The word must be spoken that bids you depart,
Though the effort to speak it would shatter
my heart,
Though in silence with blighted affections I
pine,
Yet the lips that touch liquor must never touch
mine.
If one spark in your bosom of virtue remain,
Go fan it with prayer, till it kindle again,
Resolved, “God helping,” in future
to be
From wine and its follies unshackled and free.
And when you have conquered this foe of your
Soul,
In manhood and honor beyond its control,
This heart will again beat responsive to thine,
And the lips that touch liquor must never touch
mine.
—Unknown.
WAR AMONG THE POETS.
From the Royal Arch News, the warhorse of the booze hoodlums, the snapdragon of the jungle, the siren of Hades.
“The Lips that Touch Liquor Shall Never Touch Mine,” so sings— Miss Cora Vere, who writes jingle for the Anti-Saloon press, and this is the reply that the R. A. News would make:
The lips that touch liquor don’t hanker
to touch
The lips of a maiden like you—not
much!
If a man—not a milksop—should
happened to wed
A creature like you, he had better be dead;
For never a moment of peace would he see
Unless he would bow to your every decree,
If he smoked a cigar, or drank beer, you would
make
A hell of his home, and perhaps you would break
Into court and denounce him, in search of divorce,
And fools would uphold you, as matter of course.

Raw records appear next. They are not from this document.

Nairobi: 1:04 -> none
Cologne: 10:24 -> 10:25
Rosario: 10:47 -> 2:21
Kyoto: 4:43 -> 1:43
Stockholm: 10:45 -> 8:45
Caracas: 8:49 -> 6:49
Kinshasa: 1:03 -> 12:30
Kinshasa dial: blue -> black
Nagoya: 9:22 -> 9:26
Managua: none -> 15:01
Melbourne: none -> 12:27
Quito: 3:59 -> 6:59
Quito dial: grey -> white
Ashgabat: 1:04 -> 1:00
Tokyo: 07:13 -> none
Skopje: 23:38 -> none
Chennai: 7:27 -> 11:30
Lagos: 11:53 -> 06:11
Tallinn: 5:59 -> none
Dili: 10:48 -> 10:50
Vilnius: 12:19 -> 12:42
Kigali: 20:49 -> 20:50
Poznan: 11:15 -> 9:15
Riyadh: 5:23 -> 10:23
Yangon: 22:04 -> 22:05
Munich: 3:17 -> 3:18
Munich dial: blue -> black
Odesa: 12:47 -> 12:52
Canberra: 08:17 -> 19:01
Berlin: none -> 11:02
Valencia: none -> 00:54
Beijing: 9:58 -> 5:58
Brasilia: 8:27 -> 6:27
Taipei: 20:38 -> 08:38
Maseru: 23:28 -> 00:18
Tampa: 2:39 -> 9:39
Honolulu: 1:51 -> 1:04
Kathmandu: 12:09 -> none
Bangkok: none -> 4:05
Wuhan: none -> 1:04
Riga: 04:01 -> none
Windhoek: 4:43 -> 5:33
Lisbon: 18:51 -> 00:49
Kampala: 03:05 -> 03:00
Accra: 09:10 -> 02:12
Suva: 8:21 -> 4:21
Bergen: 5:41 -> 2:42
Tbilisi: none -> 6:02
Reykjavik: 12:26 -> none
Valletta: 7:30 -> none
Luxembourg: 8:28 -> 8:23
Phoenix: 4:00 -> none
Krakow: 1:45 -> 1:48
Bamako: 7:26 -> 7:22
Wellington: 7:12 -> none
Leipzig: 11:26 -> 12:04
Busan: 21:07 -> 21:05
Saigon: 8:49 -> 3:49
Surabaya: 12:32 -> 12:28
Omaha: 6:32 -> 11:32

Perhaps, like the Nation, a hatchet you’d
take
And his bottles of beer and cigar-boxes break,
And get your name blazoned in all of the papers,
By your rowdydow talk and unwomanly capers,
No! the lips that touch liquor don’t hanker
to touch
The lips of a female like you are—not
much!
I am not a poet myself but I am fortunate in having a friend that is, so I called on him to meet this antagonist with a nobler steel, and behold the defeat of this champion of a dying cause:
An American Countess, or lady
Vere.
“The lips that touch liquor, shall never
touch mine;”
The meaning is clear, the sense is divine,
Bespeaks a clear head, an unsullied heart—
A fortune from which no sane man would part.
O, God! give us more of such women, we pray,
Then slop-pots of whisky we’d urge to
the fray.
The hatchets of “Carrie,” and Cora
Vere,
Would knock out the spigots and bungs of whisky.
An army like those would drive them pell-mell;
For safety they’d Hazen, and think they
did well
To escape from the jury of women turned loose
Who have drank to its dregs the damnation of
booze.
The idea that women would “hanker”
to touch,
The lips of a demijohn; I guess not—“not
much;”
A forty-rod pole should line up between,
No nearer than that a fair lady be seen.